Enough. I’ve had enough. There’ve been worse winters, but not in recent memory. There’ve been far greater accumulations of snow-in 1979, for instance, and 1967-but none with the relentless frequency we’ve seen this winter.

It snowed again last Friday, on Feb. 29, as if nature needed an extra day this year to adequately inflict upon us the full measure of winter’s misery. Yesterday, snow was expected yet again-for the 36th time this season.

I’ve had enough. Of snow and ice and slush. Of sidewalks flooded with frigid water. Of gray skies and slow slogs with uncertain footing across slick and treacherously uneven surfaces. Of parking spaces rendered illegal due to plowing operations. Of garage aprons that have been cleared, and cleared again, and then again, only to be covered up yet again. Many municipalities have all but run out of road salt. Mail service is being delayed in Oak Park due to the number of postal carriers injured after slipping and falling.
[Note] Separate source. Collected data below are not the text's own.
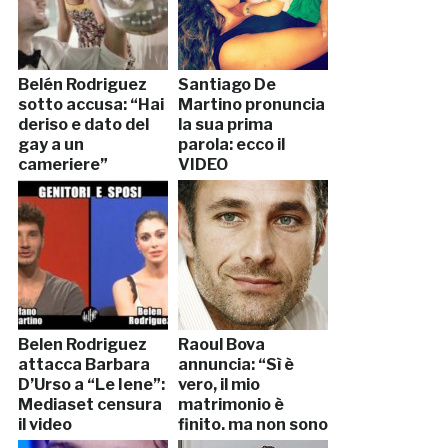
Belén Rodriguez
Santiago De
sotto accusa: “Hai
Martino pronuncia
deriso e dato del
la sua prima
gay a un
parola: ecco il
cameriere”
VIDEO
Belen Rodriguez
Raoul Bova
attacca Barbara
annuncia: “Sì è
D’Urso a “Le Iene”:
vero, il mio
Mediaset censura
matrimonio è
il video
finito, ma non sono
gay!”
Whatever joy there was to experience of winter is gone, replaced by grousing and frustrated profanities. The virgin white blanket I see across our backyard as I gaze out my study window no longer holds any charm. The flocked branches of the fir tree outside the window have lost their beauty.

All has become endurance in the face of what feels like an onslaught, like Chinese water torture by snow flake. Long gone is the enjoyable sense of splendid isolation I felt as I stood in pre-dawn light after I’d cleared some 250 feet of sidewalk, watching the sky grow pinkish gray as my labored breath formed vaporous clouds. Whatever satisfaction such efforts brought in December has been replaced by the dull, chill dread of slush fatigue.

I’m weary of the tight, hunched posture and the driven gait of winter, head down in determined bursts as I try to get from one place to another without landing on my back and in the emergency room.

White Christmas? I’m dreaming of a Green Memorial Day, of a Slow and Hazy 4th of July. Of the pleasure of relaxed and easy movement. Of shorts and T-shirts, puttering in the garden, chatting over the fence while barbecuing. Drifting over to the neighbor’s deck for languid evenings amid soft breezes, where the only salt is on the lip of a Margarita glass, the only slush, the only chill, inside said glass.

I know. Spring and summer aren’t without their challenges. There’s much work to be done around our home, the rest of the garage to be sided in cedar, a fence to be finished, hours of gardening. But it’s all work that can be scheduled as we see fit, not tasks that suddenly confront us one summer morning after another, requiring us to throw on sweats and old jackets and create a path to and from the garage just so we can get to work.

Perhaps there’ll come a time when I’ll feel the same about heat and humidity and sunlight as I now feel about ice and snow and gray skies. When I grow weary of feeling hot and sticky, tire of the three-shower days and mosquitos and relentless sun, perhaps.

But if you catch me moaning about the heat in July or August, feel free to whack me with a snow shovel or a bag of rock salt. I’ll thank you for the reminder.